All her life, Laci Shea Brock has needed to be creative and inventive. So, perhaps it’s not completely surprising that in addition to pursuing her PhD in planetary sciences and astrophysics, she’s also a talented artist.
“My Dad says I’ve always had a paintbrush in my hand,” Brock said, “and I’ve always been inspired by space and nature.
Sharing her art, however, is a relatively new endeavor for Brock. But while working on her first master’s degree in applied physics, she recognized the importance of science communication and outreach, as well as how much she enjoys sharing her love of science.
“One of the beautiful things about science is that it can benefit everyone in society,” she said.
Brock shares her unique artwork on her Instagram page along with insights and videos about the science behind her art, various peeks at works in progress, and tips on some of the skills she’s learned.
“Originally, I wanted to hide behind my art and not show my face,” she said. “But art and science – with a dash of birds, dinosaurs and landscapes — make up who I am. It seems wrong not to embrace that.”
Her biggest piece of advice? “MESS UP. A LOT,” she wrote on Instagram. “Get a feel for the paint, experiment, develop your own techniques, make mistakes & learn from them.”
Brock has always had an interesting approach to life and art.
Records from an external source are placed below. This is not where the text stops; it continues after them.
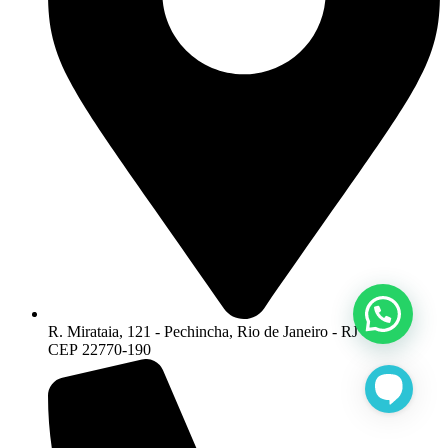
R. Mirataia, 121 - Pechincha, Rio de Janeiro - RJ -
CEP 22770-190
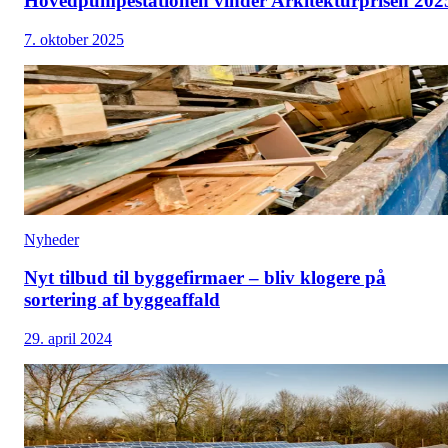
Hovedpumpestationen vinder Arkitekturprisen 202
7. oktober 2025
Nyheder
Nyt tilbud til byggefirmaer – bliv klogere på
sortering af byggeaffald
29. april 2024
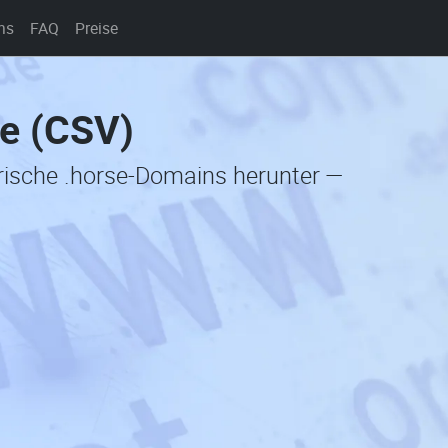
ns
FAQ
Preise
te (CSV)
orische .horse-Domains herunter —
She grew up in a rural area of Indiana, which inspired her love of nature – and she was especially intrigued by clouds and the wonders of the dark star-filled sky. For a while, she chased storms as a spotter for the National Weather Service, but always came back to her small telescope to observe distant wonders, including seeing Comet Hale-Bopp as a child. Her non-traditional upbringing included watching Bob Ross on TV, and learning to paint on her own by trial and error.
Now, she combines different types of mediums in unconventional ways, such as combining spray paint with acrylic paints or watercolors and ink, all while using a variety of surfaces like wood, poster board, canvases and different types of paper.
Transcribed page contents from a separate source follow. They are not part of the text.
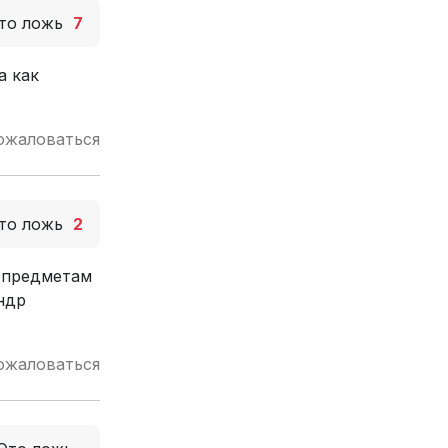
то ложь
7
а как
ожаловаться
то ложь
2
м предметам
ндр
ожаловаться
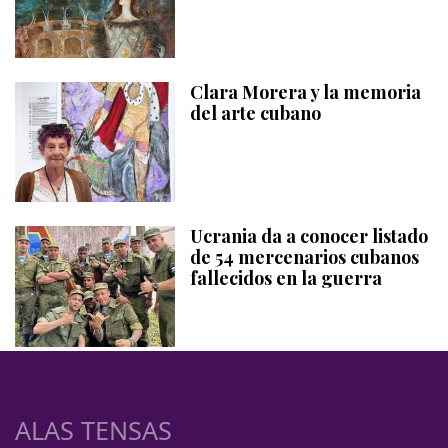
Clara Morera y la memoria
del arte cubano
Ucrania da a conocer listado
de 54 mercenarios cubanos
fallecidos en la guerra
ALAS TENSAS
“I don’t think I have my own artistic style,” she said. “I like experimenting and I like challenging myself so I’m always trying something different.”
While she loves oil paints and watercolors, her favorite new medium is digital art.
You probably recognize the famous Pillars of Creation from the Hubble Space Telescope. But this is actually a digital painting by Brock, created on an iPad with an Apple Pencil, using an art program called Procreate. If you look closely, you can see subtle differences, but it’s an amazing replica that allows you to admire this piece of art as well as better appreciate the real columns of interstellar gas and dust in the Eagle Nebula.
“I honestly was surprised myself how realistic it turned out to be,” Brock said, “especially because I’ve only be using the digital medium to paint for just a few months. To me, it feels just like having a paintbrush in your hand, and moving the paint around.”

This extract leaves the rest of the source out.